Top image: Brunhild was a bold warrior goddess of Teutonic and Norse mythology. Credit: Harold B. Lee Library/Brigham Young University
Brunhild, the beautiful, proud, and headstrong heroine of Teutonic mythology, had a complicated romantic life to say the least. Teutonic mythology, also called Norse mythology, consists of the myths and legends of Germany and Scandinavia that date from about the A.D. 400’s. In these stories, Brunhild was the fairest of the Valkyries, the warlike goddess-maidens sent to battlefields by Odin, chief of the gods. The Valkyries were armed with spears, shields, and helmets as they rode swift horses above the battlefield to choose who lived and died. Warriors who died a heroic and fearless death in combat were escorted to the great hall of Valhalla in Asgard, the home of the gods.
In one fateful battle, Brunhild strikes down Hjalmgunnar, a king who had been promised victory by Odin. Angered by Brunhild’s rash action, Odin orders her to take a husband as punishment. Yet Brunhild had sworn that she would only marry a man who could overcome her in combat—a nearly impossible man to find. Frustrated, Odin casts Brunhild into a magic sleep and surrounds her with a ring of fire. In time, the hero Sigurd (called Siegfried in German legends) fearlessly rides through the flames to awaken and rescue her.
Brunhild and Sigurd fall in love, but their story ends in tragedy. Sigurd spurns Brunhhild and marries the Teutonic princess Gudrun. He then helps Gudrun’s brother Gunnar win Brunhild as his bride. Disguising himself as Gunnar, Sigurd surprises Brunhild by defeating her in combat. Deceived, Brunhild submits and marries Gunnar. Years later, however, Brunhild is enraged when she learns of Sigurd’s treachery. She orders one of her servants to murder Sigurd in revenge. Overcome with remorse, Brunhild throws herself on his funeral pyre to join the hero in death.

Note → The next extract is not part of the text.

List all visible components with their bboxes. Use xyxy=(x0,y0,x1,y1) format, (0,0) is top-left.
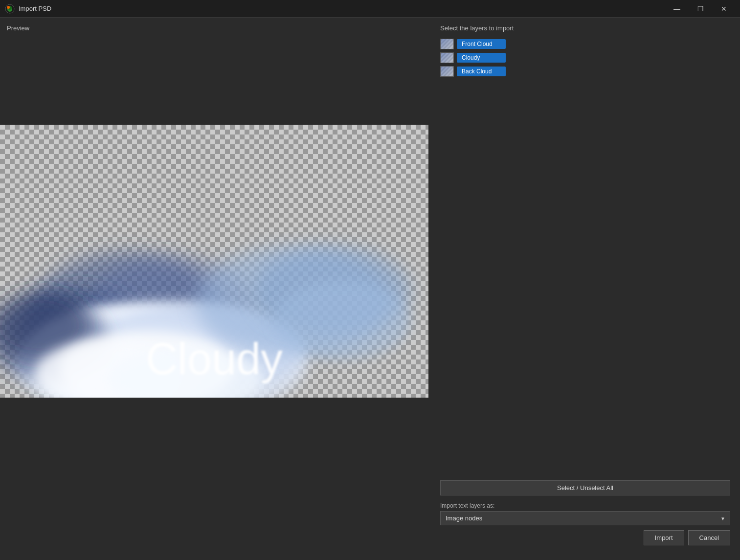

The myths of Brunhild the Valkyrie were not written down until the 1100's, when they appeared in Iceland and southern Germany. The oldest variations on her stories are told in the verse of the Poetic Edda and the prose of the Icelandic Volsunga Saga. A somewhat different version of Brunhild’s story comes from the Nibelungenlied, a German epic poem written about 1200. Here, her name is sometimes spelled Brynhild or Brünhild. Brunhild and the Valkyries also figure prominently in the famous opera cycle The Ring of the Nibelung (1876) by the German composer Richard Wagner, who was inspired by the myths.